Em 2000 saiu da empresa por motivos pessoais e diz que foi a melhor decisão que tomou na vida. Depois de mais de 15 anos na Churchill’s precisava de alargar horizontes para lá da “bolha” do Vinho do Porto. Criou a sua própria empresa, a ME Selections, uma importadora de vinhos para o território nacional, e colocou as mãos na massa. “Era uma pequena empresa, com uma só pessoa”, conta. Ainda contratou colaboradores, mas sem grandes resultados.
Maria Emília impulsionou as vendas da empresa no mercado interno. As vendas passaram de 150 caixas para 10 mil.

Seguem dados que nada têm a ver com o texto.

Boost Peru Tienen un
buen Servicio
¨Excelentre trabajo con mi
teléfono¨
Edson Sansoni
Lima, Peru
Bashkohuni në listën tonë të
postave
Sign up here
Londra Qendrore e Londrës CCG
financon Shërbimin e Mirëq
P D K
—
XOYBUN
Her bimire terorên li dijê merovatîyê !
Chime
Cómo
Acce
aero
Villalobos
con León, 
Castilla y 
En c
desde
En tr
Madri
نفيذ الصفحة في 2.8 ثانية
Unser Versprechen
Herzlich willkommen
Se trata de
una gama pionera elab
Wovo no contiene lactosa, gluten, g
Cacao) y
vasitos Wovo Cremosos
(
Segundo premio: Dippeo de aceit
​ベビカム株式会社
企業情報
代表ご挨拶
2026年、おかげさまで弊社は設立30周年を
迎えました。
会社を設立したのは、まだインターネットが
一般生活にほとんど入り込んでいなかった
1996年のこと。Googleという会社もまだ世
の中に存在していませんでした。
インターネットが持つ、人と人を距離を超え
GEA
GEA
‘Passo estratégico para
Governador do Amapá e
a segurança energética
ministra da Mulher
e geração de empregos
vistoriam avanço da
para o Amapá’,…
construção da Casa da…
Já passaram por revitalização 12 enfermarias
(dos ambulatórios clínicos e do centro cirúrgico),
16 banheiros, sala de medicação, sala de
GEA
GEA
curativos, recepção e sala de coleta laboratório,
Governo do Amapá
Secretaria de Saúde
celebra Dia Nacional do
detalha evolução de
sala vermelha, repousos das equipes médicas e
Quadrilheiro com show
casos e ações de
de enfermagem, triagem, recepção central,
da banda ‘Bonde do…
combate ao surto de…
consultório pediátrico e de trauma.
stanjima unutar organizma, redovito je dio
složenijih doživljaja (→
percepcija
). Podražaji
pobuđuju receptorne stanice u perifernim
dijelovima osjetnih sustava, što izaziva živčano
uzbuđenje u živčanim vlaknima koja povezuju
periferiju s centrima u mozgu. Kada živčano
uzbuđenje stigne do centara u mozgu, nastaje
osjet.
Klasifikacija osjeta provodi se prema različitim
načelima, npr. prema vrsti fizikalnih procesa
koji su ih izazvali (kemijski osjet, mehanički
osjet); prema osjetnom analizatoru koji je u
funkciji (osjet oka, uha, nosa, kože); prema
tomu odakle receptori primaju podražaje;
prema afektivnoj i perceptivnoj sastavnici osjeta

Quando saiu, a Churchill’s estava em crescimento e tinham acabado de entrar novos sócios, numa empresa que tem, como filosofia, a produção e venda de produtos de nicho. A companhia tinha comprado, em 1999, a sua única propriedade, a Quinta da Gricha, situada na margem esquerda do rio Douro, na sub-região do Cima Corgo. Cinco anos mais tarde lançou os seus primeiros vinhos do Douro, que se juntaram ao portefólio de Portos da empresa.
Mas a sua presença no mercado nacional ainda era pequena em 2000, onde apenas eram comercializadas 150 caixas de 12 garrafas, que correspondiam a cerca de 1% das suas vendas totais. Segundo Maria Emília Campos, Portugal não era considerado um mercado, por si, como a Grã-Bretanha e outros destinos dos seus vinhos, mas uma parte integrante dos “outros mercados”, aqueles para os quais eram vendidos pequenos volumes. Por isso, quando saiu da empresa foi-lhe proposto que passasse a comercializar e distribuir os vinhos da empresa em território nacional. Dez anos depois, quando voltou, a Churchill’s vendia 10 mil caixas no mercado nacional.
Em 2010, o seu cargo ainda não tinha sido ocupado. Numa das assembleias gerais da empresa, onde participa por deter uma pequena quota na sociedade, foi-lhe pedido que apoiasse, de novo, a sua área comercial. No princípio, deu apenas uma “mãozinha”. Mas era necessário mais. Por isso, fechou a ME Selections e dedicou-se, de novo, à Churchill’s Port.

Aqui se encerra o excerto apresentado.